MC
Margaret Cook
  • Wauconda, IL

Margaret Cook participated in Celebration of Learning

2012 May 7

More than 75 Augustana students from all academic areas shared their advanced research projects on Saturday, May 5, at the Celebration of Learning. This on-campus research symposium annually gives students an opportunity to show off their academic accomplishments to their families and the Augustana community.

Among the students involved:

Margaret Cook, a senior from Wauconda, Ill., majoring in geology. The research was titled Investigation of Crustal Contamination in the Palisades Intrusive Sheet, Fort Lee, New Jersey. The incipient rifting of the supercontinent Pangaea facilitated the emplacement of the eastern North America basalt provinces during the Mesozoic. A generally uniform geochemical signature of high-titanium quartz-normative tholeiitic basalt magma is consistent throughout these flows. Previous research has concluded that these provinces were largely unchanged by crystal fractionation or crustal contamination and were directly extruded from shallow undepleted or enriched homogeneous mantle sources. However, a petrographic investigation of the Palisades intrusive diabase sheet has revealed unique magmatic differentiation features best explained by regional contamination, magma chamber recharge, and at least two pulses of heterogeneous parent magma. The goal of this investigation is to analyze the extent of contamination within the Palisades sheet using radiogenic isotope data. The identification and dating of these geochemical reversals were performed by strontium isotope data analyses on four samples. The results of these analyses are currently under evaluation by the accomplishment of final measurements.

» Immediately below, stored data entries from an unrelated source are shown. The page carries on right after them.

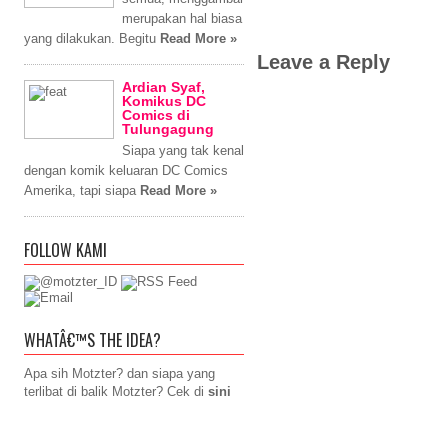
merupakan hal biasa
yang dilakukan. Begitu
Read More »
Leave a Reply
Ardian Syaf,
Komikus DC
Comics di
Tulungagung
Siapa yang tak kenal
dengan komik keluaran DC Comics
Amerika, tapi siapa
Read More »
FOLLOW KAMI
WHATÂ€™S THE IDEA?
Apa sih Motzter? dan siapa yang
terlibat di balik Motzter? Cek di
sini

Celebration participants presented their research through a poster display or an oral presentation. Many students expounded on the results of their Senior Inquiry, a multiple-term research project required for most academic programs. Other students shared honors capstone projects or student-faculty research findings. Because of the advanced level of research involved, most of the presenters are upperclass students.

Anne Earel and Stefanie Bluemle, Augustana reference librarians and the event's co-directors, said the Celebration of Learning provided an outlet for students to showcase their accomplishments.

Presentations topics varied greatly and included anthropology, biology, physics, geography, gender studies, theater and more.